GT sells their stock breakaways for 329 or something like that, anycase well over 240 even wiht horrible shipping. their factory rods are done by fishstix4u or somehting like that. they use rainshadow blanks, i've played wiht alla dem cause i live 10min drive from GT, they dont look too good, and they are damn heavy.... like the shrink wrap grips though... teo has seen them too. 1509 factory, aint nothing wrong with that jeff, esp for 240!


----------



## Guest (Apr 15, 2005)

i got breakaway 1192 got it from greentop it's a great rod i paid $250.00 its is worth it.another great rod is G.Loomis SUR1448C


----------



## demonfish (Mar 31, 2002)

love my 1509 matched with a 525mag for surf fishing. rated at about 14 ozs it will throw a small volkswagon. and your right it takes over 6oz to load it. mine was built by whitneys a few years ago and i love it.

frank


----------



## Newsjeff (Jul 22, 2004)

*I'm sold on the 1509*

Thanks everybody. I'm gonna save and get the Breakaway 1509. I'd like to get one custom built by Ryan or Tres. But I think I'll start with the factory and go from there. 
Hey, Deamonfish, are you gonna be casting anytime soon? I seem to keep missing you and the other casters. 
Thanks again, guys.


----------



## the rhondel (Feb 6, 2003)

NJ....try the 1509 before you order one up...the new ones are a bit stout....the R


----------



## Fish Hunter (Jul 31, 2002)

*Try it first*

The "R" is absolutely correct. Before buying either, cast them both. If you can, cast a custom 1509 and a factory rod. Many times a large difference.

These are words of wisdom from a reformed tackle ho, that has bought many rods on "the cutting edge" and then found out that they did not suit my casting style or I just did not like the feel.


----------



## the rhondel (Feb 6, 2003)

NJ...have you cast either the OM or 1509???Both are a bit on the heavy side....get up with the Asian Contagion, as I think they have a pretty good assortment of rods between them.I think Al has a rainshadow 1508 and/or rainshadow 1509 thats worth a throw.......Unless ya got Hat80's $$,ya want to try before ya buy.....the R


----------



## NTKG (Aug 16, 2003)

yeah your welcome to try our stuff, budlight has got 1508/1509 all*'s he tells me they are not rainshadows(custom). teos got some stuff and i have a 1509 and a 1502 u can throw... digital dagger is gonna be out of them rods, i believe he aint carryin them anymore. i sent info on that a while ago...


neil


----------



## Newsjeff (Jul 22, 2004)

*Neil*

When's the AC gonna be fishing down this way again?


----------



## AL_N_VB (Apr 3, 2002)

Newsjeff said:


> When's the AC gonna be fishing down this way again?

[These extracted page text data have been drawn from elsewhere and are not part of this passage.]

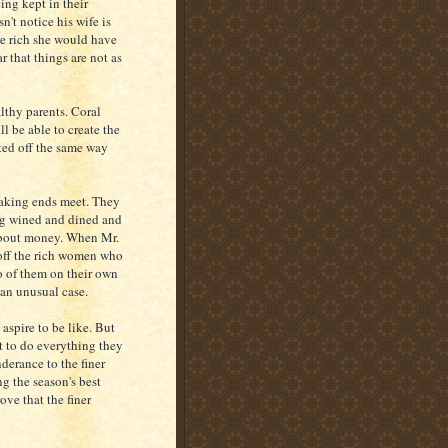
ing kept in their
n't notice his wife is
re rich she would have
r that things are not as
lthy parents. Coral
ll be able to create the
rted off the same way
 making ends meet. They
ng wined and dined and
 about money. When Mr.
s off the rich women who
o of them on their own
 an unusual case.
aspire to be like. But
nt to do everything they
derance to the finer
ng the season's best
ove that the finer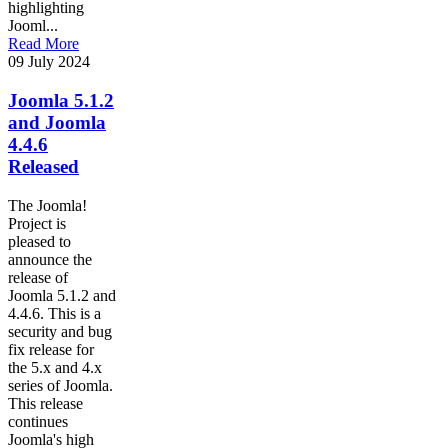
highlighting
Jooml...
Read More
09 July 2024
Joomla 5.1.2
and Joomla
4.4.6
Released
The Joomla!
Project is
pleased to
announce the
release of
Joomla 5.1.2 and
4.4.6. This is a
security and bug
fix release for
the 5.x and 4.x
series of Joomla.
This release
continues
Joomla's high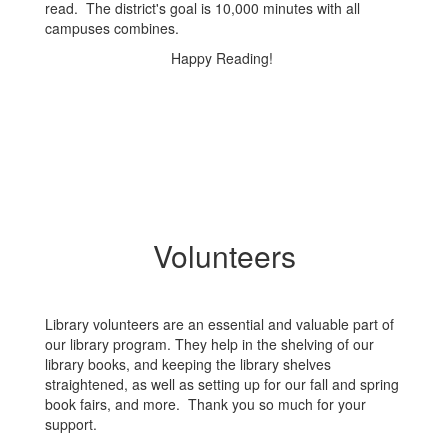
read. The district's goal is 10,000 minutes with all
campuses combines.
Happy Reading!
Volunteers
Library volunteers are an essential and valuable part of
our library program. They help in the shelving of our
library books, and keeping the library shelves
straightened, as well as setting up for our fall and spring
book fairs, and more. Thank you so much for your
support.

If they keep messin wit Hat....they may not be down any time soon   .....

Yer mo than welcome ta test drive the 1508 or 1509.....

IMHO...tha 1508 is my favorite blank,easy ta load....the 1509 is a beast ta load....ya deffinitely need ta know how ta load the rod wit at least 8 fer a productive cast....Both rods are comfortable and lite ta fish wit

I've had the OM heavy....paired wit SLH30..first true 8nbait rod.great buy fer tha buck.......the butt was a lil bulky fer my hands,but paired with my 525MAG....was lil bit more managable.I was sad ta let her go....but I foresee another one in tha future.maybe after I get my custom Spanish buster   


Well Jeff...hope ya appreciate my .02 cents...gimme a PM...an we'll get up


----------



## fyremanjef (Feb 17, 2005)

*Ill take the OM*

Well, 

Now that I settled for an Okuma as a baitrunner,  , Im looking for an OM. Not sure if I am ready for the breakaway yet. I just cant justify this purchase now, maybe in a year or two with the Shimmona baitrunner.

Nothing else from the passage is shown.